Kobiety, picie, sobie znane ulice i prawda w prostocie – pewnie można szukać tu Hrabala i pewnie zobaczył go w tym wszystkim autor, bo tytułując nazwiskiem czeskiego mistrza jedną ze swoich historii żartuje on ze zbyt łatwych porównań. A o tym, że nie jest jak "inni słynni" śpiewał już w "Dancingowej piosence miłosnej":
Nie umiem śpiewać jak słynni song-writerzy
Tacy delikatni i tacy anglosascy,
Ale pamiętam jak piliśmy wino
Na murach zamku w prozaicznej Chorwacji
Przywoływany przez Sołtysa PRL, czy raczej kreślony przez niego obraz relacji międzyludzkich tego okresu, jest mi znany jedynie pośrednio, jednak "Mikrotyki" momentami przypominają muzykę z tego czasu: są szare miraże jak z Maanamu, miejsca, przed którymi przestrzegał Lech Janerka i szorstkie opisy miłości, jak w tekstach Wojciecha Waglewskiego.
Butelki z winem i kamienie
Paweł Sołtys jest kolejnym twórcą urodzonym w latach '70., który wraca do okresu dorastania lub też z niego bezpośrednio czerpie. Podobnie sensualny, choć bardziej oszczędny w środkach jest debiut Bronki Nowickiej "Nakarmić kamień", laureatki nagrody Nike 2016. Jego bohaterką jest dziewczynka, która postanawia, że nigdy nie będzie kobietą. Jak pisała Agnieszka Warnke dla Culture.pl: mamy do czynienia z książką o dojrzewaniu czy raczej próbie uniknięcia przemiany. O przeszłości i miejskich realiach pisze też Krzysztof Siwczyk w eseju "Koło miejsca", który zdobył nagrodę literacką Gdynia 2017. On z kolei stara się być krytyczny i czujny, by zbyt łatwo nie ulec pokusie uwznioślenia przeszłości.

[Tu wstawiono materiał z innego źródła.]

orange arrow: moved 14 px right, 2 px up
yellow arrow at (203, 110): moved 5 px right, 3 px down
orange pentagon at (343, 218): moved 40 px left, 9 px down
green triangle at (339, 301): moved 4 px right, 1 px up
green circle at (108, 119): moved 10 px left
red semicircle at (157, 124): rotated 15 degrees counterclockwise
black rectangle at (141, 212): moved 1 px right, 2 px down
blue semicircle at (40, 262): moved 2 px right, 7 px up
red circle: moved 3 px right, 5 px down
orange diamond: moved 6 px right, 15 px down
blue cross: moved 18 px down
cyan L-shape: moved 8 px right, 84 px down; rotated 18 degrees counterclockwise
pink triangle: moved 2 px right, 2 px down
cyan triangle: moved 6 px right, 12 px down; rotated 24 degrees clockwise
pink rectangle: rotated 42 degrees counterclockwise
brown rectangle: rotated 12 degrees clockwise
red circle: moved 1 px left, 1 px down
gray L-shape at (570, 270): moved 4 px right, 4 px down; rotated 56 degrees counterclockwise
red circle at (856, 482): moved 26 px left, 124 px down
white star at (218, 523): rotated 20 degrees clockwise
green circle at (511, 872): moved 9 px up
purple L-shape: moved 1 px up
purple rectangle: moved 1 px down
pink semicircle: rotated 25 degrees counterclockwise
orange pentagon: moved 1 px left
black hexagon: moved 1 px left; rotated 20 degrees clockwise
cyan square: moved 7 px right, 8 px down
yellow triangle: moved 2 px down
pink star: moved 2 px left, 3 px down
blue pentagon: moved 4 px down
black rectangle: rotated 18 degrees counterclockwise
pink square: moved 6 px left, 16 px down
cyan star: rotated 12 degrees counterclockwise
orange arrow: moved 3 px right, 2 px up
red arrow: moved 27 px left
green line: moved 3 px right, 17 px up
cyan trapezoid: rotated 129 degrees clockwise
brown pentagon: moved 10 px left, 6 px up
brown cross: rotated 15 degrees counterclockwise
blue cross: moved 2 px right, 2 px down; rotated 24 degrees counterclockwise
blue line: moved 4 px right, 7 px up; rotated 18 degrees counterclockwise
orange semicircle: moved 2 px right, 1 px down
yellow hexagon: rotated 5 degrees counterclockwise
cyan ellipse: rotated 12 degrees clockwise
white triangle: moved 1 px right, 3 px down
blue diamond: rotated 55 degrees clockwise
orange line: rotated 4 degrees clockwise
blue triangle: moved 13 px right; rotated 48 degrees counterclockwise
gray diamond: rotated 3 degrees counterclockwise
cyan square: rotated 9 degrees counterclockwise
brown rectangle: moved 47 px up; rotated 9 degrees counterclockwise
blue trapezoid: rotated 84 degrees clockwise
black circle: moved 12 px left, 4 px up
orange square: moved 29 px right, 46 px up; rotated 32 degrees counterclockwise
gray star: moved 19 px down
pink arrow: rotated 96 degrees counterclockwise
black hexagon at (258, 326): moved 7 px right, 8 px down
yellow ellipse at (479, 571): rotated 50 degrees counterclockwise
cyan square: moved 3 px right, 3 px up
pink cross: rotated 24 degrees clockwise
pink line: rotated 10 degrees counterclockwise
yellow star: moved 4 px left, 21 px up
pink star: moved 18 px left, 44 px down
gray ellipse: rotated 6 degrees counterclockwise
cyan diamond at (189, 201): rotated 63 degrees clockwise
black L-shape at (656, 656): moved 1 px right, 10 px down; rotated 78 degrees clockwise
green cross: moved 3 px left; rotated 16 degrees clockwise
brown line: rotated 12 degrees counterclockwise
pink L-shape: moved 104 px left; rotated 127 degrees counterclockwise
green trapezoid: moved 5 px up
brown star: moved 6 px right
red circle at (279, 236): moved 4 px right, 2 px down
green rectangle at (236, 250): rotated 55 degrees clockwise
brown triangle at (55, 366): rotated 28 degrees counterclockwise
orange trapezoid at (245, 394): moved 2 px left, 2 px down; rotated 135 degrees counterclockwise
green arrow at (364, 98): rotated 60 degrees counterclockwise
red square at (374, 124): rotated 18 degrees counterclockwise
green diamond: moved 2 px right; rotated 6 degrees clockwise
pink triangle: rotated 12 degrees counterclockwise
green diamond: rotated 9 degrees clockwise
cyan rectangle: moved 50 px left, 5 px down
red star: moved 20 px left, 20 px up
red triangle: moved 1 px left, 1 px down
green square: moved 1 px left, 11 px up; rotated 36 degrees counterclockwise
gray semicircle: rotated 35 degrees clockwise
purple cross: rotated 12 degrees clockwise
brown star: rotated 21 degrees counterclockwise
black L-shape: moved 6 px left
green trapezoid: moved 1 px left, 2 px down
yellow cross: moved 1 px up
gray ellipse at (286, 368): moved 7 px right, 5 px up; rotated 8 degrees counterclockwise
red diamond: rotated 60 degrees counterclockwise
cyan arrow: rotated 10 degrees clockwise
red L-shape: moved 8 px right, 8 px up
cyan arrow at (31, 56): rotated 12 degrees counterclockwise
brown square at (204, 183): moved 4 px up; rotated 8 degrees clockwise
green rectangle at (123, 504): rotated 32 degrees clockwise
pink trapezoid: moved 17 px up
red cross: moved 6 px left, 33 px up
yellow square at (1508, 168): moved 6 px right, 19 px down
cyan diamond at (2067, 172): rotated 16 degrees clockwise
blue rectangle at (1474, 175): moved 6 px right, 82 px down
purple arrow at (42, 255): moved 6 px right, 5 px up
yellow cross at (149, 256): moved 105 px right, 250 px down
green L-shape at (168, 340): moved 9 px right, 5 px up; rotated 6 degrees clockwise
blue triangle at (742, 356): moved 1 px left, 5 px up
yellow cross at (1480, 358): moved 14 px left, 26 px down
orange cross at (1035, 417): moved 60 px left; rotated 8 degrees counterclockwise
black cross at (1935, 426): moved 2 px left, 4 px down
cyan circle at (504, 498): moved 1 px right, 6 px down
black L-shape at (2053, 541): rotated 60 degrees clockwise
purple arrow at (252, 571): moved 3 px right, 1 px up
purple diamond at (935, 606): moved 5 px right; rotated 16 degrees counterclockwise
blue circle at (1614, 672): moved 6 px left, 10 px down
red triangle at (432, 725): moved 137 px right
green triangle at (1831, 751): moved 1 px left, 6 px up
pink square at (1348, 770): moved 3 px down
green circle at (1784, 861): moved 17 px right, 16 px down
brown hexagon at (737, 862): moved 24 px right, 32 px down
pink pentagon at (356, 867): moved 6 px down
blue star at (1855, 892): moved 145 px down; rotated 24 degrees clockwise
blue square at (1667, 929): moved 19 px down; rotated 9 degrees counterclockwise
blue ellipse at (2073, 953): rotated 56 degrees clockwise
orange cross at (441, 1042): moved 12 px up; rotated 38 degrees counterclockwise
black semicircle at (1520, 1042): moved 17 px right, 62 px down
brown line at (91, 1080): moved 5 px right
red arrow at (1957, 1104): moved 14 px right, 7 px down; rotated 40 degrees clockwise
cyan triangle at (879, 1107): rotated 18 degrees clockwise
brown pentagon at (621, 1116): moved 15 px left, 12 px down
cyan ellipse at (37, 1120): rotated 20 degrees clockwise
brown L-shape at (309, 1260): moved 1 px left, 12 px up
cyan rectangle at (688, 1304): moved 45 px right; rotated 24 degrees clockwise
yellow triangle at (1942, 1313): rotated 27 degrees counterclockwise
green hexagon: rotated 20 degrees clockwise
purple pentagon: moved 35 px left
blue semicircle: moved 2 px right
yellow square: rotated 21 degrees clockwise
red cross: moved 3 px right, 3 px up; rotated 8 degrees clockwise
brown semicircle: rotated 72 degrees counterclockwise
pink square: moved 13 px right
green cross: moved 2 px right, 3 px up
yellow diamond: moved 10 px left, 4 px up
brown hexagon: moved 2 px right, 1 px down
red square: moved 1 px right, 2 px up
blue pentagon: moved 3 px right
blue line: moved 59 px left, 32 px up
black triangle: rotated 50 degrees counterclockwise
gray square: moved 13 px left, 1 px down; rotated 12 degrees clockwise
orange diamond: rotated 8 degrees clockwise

Cała trójka po latach szuka języka, by móc opisać jednostkowe doświadczenie, wcześniej zredukowane przez przemiany społeczne. Paweł Sołtys robi to po swojemu, czyli w wersji popowo-sentymentalnej, pisząc o tanich winach, szkolnych dyskotekach i śmierci kota, nie ograniczając się do oszczędnych form.
Paszport Polityki 2014 (w kategorii Muzyka) Sołtys odebrał za "łączenie podwórkowej lokalności z poetycką głębią i odtwarzanie obyczajowego kolorytu Warszawy". W "Mikrotykach" zmieniła się forma, tym razem rytm trzeba sobie wymyślić, ale to nadal chwytliwe piosenki o miłości i snuciu się po mieście.